Un don que el Señor concede al monje es la compunción. Se trata de un movimiento dolorido del alma, que sabe que no ha respondido fielmente al inmenso caudal de amor que Dios ha derramado sobre ella; es más, podríamos decir de la incapacidad para responder a tanto amor, que se traduce en faltas y pecados que se cometen cada día, o en grandes infidelidades, de las cuales está llena la vida humana.
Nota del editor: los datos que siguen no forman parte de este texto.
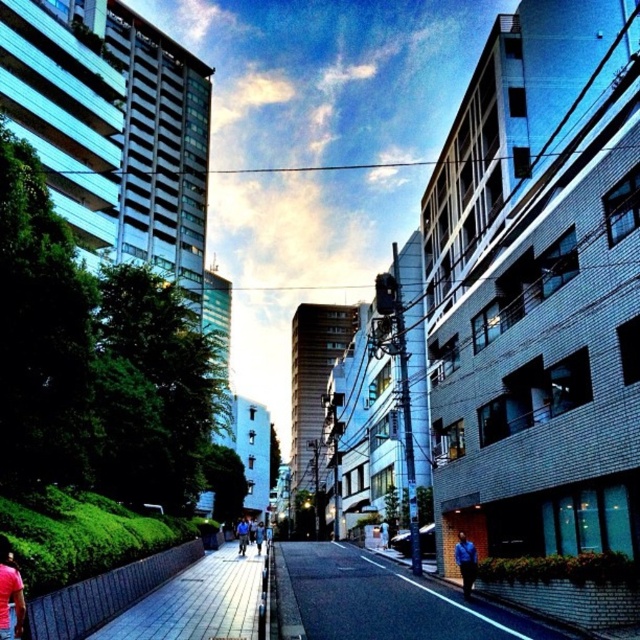 Question: Can you confirm if blue shirt at center is thinner than blue denim jacket at center?

Choices:
 (A) yes
 (B) no

Answer: (A)

Question: Is blue shirt at center to the right of blue denim jacket at center from the viewer's perspective?

Choices:
 (A) yes
 (B) no

Answer: (A)

Question: In this image, where is paved stone sidewalk at center located relative to blue denim jacket at center?

Choices:
 (A) left
 (B) right

Answer: (B)

Question: Among these objects, which one is farthest from the camera?

Choices:
 (A) paved stone sidewalk at center
 (B) dark asphalt road at center
 (C) blue denim jacket at center

Answer: (C)

Question: Which point appears closest to the camera in this image?

Choices:
 (A) (458, 552)
 (B) (3, 554)

Answer: (B)

Question: Among these objects, which one is farthest from the camera?

Choices:
 (A) blue denim jacket at center
 (B) blue shirt at center
 (C) dark asphalt road at center

Answer: (A)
Sin embargo, no es un dolor desesperado sino, por el contrario, lleno de esperanza. San Bernardo, en su antológico comentario al Cantar de los Cantares, dice:
¿Qué hay tan mortífero que no haya sido destruido por la muerte de Cristo? Por esto, si me acuerdo que tengo a mano un remedio tan poderoso y eficaz, ya no me atemoriza ninguna dolencia, por maligna que sea.
La compunción no es un ensimismamiento, sino que brota de la contemplación agradecida de cuanto Dios ha hecho por nosotros en Jesucristo, especialmente los dolores de su Pasión y Muerte. De esa contemplación, y en contraste con nuestra debilidad, brota un dolorido deseo, que por un don especial del Espíritu Santo, llega a las mismas lágrimas que derramó san Pedro la noche de su traición, cuando el gallo le recordó las amorosas palabras de Jesús. Al final, el perdón del Señor vence nuestro pecado.